Proven reports indicate ZENDOL™ to be non-commital in case of estrogenic or progestational activity. However, it does possess mild androgenic activity.

Endometriosis is treated by ZENDOL™ which renders the endometrium inactive while effecting regression of ectopic endometrial tissue. Endoscopic observation reveals that complete resolution of endometrial lesions occurs in most cases. Changes in vaginal cytology and cervical mucus reflects the suppressive effect of ZENDOL™on the pituitary-ovarian axis.

Patients may experience one or two additional menstrual periods when treated with ZENDOL™, depending on the dosage used and the stage of the cycle. They then become anovulatory and amenorrhoeic with occasional spotting for the duration of treatment. Pelvic pain is usually relieved within the first few weeks after initiation of therapy; relief of dyspareunia and induration of the cul-de-sac takes a somewhat longer time. Ovulation and predictable cyclic bleeding generally return with discontinuation of therapy, usually within 60 to 90 days.

ZENDOL™ should not be administered to patients who are breast feeding.

Therapy with steroids alkylated at the 17-position has been associated with serious toxicity (cholestatic jaundice, peliosis hepatis, and hepatic adenomas). The physician should be alert to the possibility that such toxicity may develop with danazol.

Patients should be watched closely for signs of virilisation. Some androgenic effects may not be reversible even when drug administration is stopped.
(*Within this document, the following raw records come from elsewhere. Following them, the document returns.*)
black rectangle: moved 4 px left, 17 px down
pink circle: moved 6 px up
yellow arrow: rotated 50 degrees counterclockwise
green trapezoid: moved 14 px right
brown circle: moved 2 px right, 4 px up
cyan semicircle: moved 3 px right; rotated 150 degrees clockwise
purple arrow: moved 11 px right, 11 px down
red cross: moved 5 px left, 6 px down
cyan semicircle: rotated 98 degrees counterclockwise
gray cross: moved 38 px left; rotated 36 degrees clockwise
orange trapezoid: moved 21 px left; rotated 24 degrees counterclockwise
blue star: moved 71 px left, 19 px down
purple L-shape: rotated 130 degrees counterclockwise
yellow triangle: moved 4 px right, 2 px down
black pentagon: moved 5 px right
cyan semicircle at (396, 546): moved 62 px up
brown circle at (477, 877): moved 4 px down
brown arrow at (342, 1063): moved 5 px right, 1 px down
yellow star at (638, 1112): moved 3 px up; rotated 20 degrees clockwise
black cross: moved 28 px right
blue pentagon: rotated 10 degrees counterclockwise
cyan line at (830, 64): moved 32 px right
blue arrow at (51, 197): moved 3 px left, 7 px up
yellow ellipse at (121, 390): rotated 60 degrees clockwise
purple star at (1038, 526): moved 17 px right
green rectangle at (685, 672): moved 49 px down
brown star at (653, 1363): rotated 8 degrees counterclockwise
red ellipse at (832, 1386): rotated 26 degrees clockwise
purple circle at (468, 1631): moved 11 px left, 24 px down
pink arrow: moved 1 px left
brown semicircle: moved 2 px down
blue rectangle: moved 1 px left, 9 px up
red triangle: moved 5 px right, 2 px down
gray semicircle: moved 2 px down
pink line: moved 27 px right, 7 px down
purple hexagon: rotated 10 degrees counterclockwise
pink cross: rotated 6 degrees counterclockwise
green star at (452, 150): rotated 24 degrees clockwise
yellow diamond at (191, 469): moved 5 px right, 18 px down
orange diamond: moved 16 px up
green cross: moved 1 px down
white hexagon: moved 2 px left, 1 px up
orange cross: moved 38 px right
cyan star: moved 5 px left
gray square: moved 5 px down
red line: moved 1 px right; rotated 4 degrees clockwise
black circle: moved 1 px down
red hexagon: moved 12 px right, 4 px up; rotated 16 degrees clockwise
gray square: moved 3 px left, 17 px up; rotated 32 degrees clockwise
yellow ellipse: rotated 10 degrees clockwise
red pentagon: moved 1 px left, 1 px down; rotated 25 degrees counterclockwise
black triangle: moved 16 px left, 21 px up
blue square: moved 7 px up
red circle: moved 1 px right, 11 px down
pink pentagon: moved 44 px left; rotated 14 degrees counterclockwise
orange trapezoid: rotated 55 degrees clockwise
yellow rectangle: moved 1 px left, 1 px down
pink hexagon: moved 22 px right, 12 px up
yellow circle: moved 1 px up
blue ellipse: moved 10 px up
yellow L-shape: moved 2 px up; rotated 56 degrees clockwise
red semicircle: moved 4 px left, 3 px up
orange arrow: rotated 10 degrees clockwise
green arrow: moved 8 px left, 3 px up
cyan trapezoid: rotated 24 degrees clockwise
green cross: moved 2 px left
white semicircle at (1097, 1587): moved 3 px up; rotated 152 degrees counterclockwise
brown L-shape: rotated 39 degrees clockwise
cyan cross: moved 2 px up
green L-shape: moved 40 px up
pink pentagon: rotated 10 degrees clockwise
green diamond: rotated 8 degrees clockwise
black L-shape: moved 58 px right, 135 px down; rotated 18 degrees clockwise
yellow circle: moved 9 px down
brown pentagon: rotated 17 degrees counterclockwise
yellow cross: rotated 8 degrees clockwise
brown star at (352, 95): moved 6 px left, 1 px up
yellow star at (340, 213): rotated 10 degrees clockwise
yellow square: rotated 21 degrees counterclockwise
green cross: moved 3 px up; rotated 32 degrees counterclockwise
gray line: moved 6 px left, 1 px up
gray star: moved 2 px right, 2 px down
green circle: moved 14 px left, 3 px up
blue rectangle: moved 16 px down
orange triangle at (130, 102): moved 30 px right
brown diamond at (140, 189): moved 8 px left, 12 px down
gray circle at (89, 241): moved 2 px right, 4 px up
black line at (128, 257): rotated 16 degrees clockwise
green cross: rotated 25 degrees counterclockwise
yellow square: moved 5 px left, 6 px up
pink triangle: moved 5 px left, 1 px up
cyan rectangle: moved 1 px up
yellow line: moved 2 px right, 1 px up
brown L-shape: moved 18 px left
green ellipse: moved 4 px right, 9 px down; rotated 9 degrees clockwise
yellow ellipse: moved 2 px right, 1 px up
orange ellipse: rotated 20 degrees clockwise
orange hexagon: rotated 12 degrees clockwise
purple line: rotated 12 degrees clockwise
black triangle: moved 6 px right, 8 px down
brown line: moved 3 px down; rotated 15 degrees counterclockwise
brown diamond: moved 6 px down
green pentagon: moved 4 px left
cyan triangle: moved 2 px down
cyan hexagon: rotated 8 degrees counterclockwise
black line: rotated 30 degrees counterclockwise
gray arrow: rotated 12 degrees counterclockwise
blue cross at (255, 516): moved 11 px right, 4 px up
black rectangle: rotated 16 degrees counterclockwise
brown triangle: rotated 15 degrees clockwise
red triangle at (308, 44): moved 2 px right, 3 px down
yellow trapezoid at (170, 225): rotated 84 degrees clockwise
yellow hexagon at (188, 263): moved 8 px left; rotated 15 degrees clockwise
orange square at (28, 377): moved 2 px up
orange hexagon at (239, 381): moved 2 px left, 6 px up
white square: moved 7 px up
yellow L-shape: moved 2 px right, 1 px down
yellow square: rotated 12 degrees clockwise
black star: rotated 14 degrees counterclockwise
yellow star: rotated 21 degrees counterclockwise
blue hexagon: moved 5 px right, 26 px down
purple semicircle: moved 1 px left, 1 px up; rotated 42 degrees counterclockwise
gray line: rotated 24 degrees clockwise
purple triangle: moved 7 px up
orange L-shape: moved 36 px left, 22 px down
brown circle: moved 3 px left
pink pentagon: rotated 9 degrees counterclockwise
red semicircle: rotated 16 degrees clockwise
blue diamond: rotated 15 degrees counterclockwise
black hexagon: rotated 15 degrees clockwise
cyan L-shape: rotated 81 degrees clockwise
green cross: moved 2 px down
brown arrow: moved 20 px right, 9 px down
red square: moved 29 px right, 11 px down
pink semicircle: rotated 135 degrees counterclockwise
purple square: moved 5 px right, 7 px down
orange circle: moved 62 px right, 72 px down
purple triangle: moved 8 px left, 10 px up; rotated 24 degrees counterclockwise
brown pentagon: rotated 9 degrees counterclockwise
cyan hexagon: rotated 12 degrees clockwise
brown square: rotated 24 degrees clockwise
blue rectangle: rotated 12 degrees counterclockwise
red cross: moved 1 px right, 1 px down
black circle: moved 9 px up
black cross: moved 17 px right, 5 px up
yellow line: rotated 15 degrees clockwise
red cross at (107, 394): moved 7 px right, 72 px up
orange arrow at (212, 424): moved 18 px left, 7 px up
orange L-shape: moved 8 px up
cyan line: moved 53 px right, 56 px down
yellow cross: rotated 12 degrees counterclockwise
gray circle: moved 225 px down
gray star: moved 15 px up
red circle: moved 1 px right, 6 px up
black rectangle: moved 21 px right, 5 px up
Therapy with Zendol™ is discouraged in patients with porphyria since it may increase ALA Synthetase activity and hence prophyrin metabolism.

DRUG INTERACTIONS
Prolongation of prothrombin time occurs in patients stabilized on warfarin. ZENDOL™may cause an increase in carbamazepine levels in patients taking both drugs and elevate insulin requirements in diabetic patients.

ADVERSE REACTIONS
Acne, oedema, mild hirsutism, decrease in breast size, deepening of the voice, oiliness of the skin or hair, weight gain, and rarely, clitoral hypertrophy.

Hypoestrogenic manifestations such as sweating, vaginitis including itching, dryness, burning and vaginal bleeding, nervousness and emotional lability have been reported.

A short-term change in the form of decreased high density lipoproteins and possibly increased low density lipoproteins has been reported during ZENDOL™ therapy.

In patients with a daily intake of ZENDOL™ of 400mg or more, hepatic abnormalities, as evidenced by reversible elevated serum enzymes and/or jaundice has been reported.

Laboratory tests like CPK, glucose tolerance, glucagons, thyroid binding globulin, sex hormone binding globulin, other plasma proteins, lipids and lipoproteins may show abnormalities during ZENDOL™ therapy.

Skin rashes, flushing, dizziness, headache, nervousness, benign intracranial hypertension, thrombotic events, including sagittal sinus thrombosis and cerebrovascular accident (CVA), nausea, backache and hair loss are the other reactions which have been reported infrequently.

The following dosage regimens are recommended and should be adjusted according to the condition being treated and the patient’s response:

(a) Female (Adult):
Endometriosis and associated infertility: 200-800 mg daily in divided doses. Dosage should be increased (but not to exceed 800mg per day) if symptoms are not relieved in 30 to 60 days at lower doses (200-400 mg per day). Treatment should continue uninterrupted for 3 to 6 months but may be extended to 9 months if necessary.

Benign breast disease (chronic cystic mastitis, virginal breast hyperplasia, mazoplasia, mastodynia); 100-400 mg daily, in divided doses. Increase dosage if symptoms are not relieved in 30 to 60 days, at a lower dose. Treatment may continue for up to 3 to 6 months.

Menorrhagia: 200 mg daily for 12 weeks. Exceptional cases may need up to 400 mg daily.

Therapy should begin during menstruation. Otherwise appropriate tests should be performed to ensure that the patient is not pregnant while on therapy with ZENDOL™.

(b) Males:
Gynaecomastia: 200-800 mg daily, in divided doses, with respect to patient’s age and weight.

An inconsiderable reduction in spermatogenesis may be evident during treatment. Dysfunctions in semen volume, viscosity, sperm count and motility may occur in patients receiving long term therapy.

(c) Children:
Primary constitutional precocious puberty: 100-400 mg daily, according to patient’s age and weight.

For this, a twice daily administration is recommended. Treatment may be reinstituted if symptoms recur after termination of medication.

STORAGE
Store in cool, dry and dark place.

PRESENTATION
Capsules of 50mg, 100mg and 200mg, in blisters of 10 capsules each.